Teens, Vaccines, and Media

26 07 2010

How do I communicate with teens? This question hounds most providers as well as parents and teachers. Thanks to excellent research by the Kaiser Family Foundation and PEW Research Center, we know some of the answer lies in the latest media trends and technologies.

But what about health information? Most parents have to walk the line between gatekeeping and educating their teens about their own health and wellness. Nowhere is this juggle more apparent than in the realm of teens and vaccines.

According to CDC, teens 18 and under need Tdap, meningococcal, seasonal flu, and HPV vaccines, as well as to stay current with other childhood vaccines.

In 2008, CDC launched a pre-teen vaccine campaign, impressing on caregivers the importance of vaccinations for this age group as well. The host of recommended vaccines protect against diseases such as whooping cough, HPV, meningitis, pneumonia, and others.

Reaching Our Teens

Communicating the importance of vaccinations to teens isn’t just a matter of laying out the facts. Programs like GetVaxed, PKIDs teen and young adult site, attempt to reach adolescents using colorful, short, pithy health messages with extra punch and color.  

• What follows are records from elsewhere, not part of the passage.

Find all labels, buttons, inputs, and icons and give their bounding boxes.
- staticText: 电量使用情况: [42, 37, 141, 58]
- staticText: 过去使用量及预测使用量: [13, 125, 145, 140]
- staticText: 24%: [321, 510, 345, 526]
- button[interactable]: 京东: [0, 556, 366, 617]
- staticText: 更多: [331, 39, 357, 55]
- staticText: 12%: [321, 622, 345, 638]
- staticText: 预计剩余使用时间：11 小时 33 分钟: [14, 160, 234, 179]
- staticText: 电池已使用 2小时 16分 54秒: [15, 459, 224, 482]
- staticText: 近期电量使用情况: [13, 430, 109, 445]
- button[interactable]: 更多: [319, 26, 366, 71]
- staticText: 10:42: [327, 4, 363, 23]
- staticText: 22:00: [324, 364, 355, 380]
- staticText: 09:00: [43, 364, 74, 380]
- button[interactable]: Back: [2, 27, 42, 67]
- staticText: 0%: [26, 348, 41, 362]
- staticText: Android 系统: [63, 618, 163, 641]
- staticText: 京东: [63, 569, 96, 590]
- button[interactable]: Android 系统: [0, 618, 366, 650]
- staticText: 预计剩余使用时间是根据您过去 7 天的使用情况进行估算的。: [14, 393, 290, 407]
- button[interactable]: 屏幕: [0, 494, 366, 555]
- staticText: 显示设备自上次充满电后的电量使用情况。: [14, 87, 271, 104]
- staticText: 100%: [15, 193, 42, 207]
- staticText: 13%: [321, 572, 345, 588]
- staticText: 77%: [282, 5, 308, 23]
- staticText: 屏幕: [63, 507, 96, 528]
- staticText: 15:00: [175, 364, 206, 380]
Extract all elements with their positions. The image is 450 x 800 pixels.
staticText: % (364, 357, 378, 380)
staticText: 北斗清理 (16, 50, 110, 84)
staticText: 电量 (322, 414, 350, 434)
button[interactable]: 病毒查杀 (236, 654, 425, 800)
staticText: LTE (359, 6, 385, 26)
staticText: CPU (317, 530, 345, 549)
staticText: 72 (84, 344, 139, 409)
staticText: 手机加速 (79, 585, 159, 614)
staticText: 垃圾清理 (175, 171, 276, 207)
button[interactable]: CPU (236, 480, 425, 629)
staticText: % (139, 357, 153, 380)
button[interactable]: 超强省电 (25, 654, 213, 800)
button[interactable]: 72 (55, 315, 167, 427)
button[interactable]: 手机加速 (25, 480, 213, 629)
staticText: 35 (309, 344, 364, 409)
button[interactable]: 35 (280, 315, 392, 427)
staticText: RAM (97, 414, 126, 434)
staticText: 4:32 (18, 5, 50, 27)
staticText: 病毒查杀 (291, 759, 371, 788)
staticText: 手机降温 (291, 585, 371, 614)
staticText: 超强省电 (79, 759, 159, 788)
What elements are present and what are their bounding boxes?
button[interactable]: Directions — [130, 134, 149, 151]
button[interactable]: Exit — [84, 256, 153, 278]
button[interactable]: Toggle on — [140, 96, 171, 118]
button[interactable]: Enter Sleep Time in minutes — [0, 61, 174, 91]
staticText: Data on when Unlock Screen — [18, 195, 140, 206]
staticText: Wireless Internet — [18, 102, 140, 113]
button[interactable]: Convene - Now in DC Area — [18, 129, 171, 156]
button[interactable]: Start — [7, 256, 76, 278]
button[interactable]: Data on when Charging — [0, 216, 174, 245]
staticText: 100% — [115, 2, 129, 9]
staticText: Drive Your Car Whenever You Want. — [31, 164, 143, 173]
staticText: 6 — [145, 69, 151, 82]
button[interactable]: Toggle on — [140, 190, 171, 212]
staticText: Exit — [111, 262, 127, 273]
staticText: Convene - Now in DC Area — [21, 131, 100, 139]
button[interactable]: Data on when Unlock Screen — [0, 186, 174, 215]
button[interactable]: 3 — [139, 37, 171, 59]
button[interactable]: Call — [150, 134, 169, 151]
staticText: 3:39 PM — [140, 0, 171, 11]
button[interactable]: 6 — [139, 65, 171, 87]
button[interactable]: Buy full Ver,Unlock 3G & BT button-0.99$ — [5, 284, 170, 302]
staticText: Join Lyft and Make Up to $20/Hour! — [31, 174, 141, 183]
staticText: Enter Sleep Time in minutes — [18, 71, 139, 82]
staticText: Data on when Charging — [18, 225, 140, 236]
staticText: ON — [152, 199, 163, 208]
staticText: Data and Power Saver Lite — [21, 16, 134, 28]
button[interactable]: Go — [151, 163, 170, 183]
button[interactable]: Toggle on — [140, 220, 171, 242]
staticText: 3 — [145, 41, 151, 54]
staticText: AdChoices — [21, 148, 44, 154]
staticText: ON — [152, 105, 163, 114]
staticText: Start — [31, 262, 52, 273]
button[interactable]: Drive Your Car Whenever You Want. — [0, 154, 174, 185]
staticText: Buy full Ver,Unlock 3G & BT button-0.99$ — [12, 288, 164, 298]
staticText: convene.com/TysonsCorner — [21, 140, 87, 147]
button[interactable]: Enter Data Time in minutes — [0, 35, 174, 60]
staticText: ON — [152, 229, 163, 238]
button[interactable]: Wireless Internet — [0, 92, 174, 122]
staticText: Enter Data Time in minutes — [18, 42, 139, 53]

Translating health messages, pithy or not, into action is a science that interests many, especially given the evolution of information-sharing with the onset of online and mobile technologies.  In a subsection of the Internet and American Life Report, Pew Research Center tracks the way teens use technology to communicate and get information.

As teens increasingly turn to texting as their preferred method of communication, parents and health providers would be wise to consider ways to text out health and prevention messages.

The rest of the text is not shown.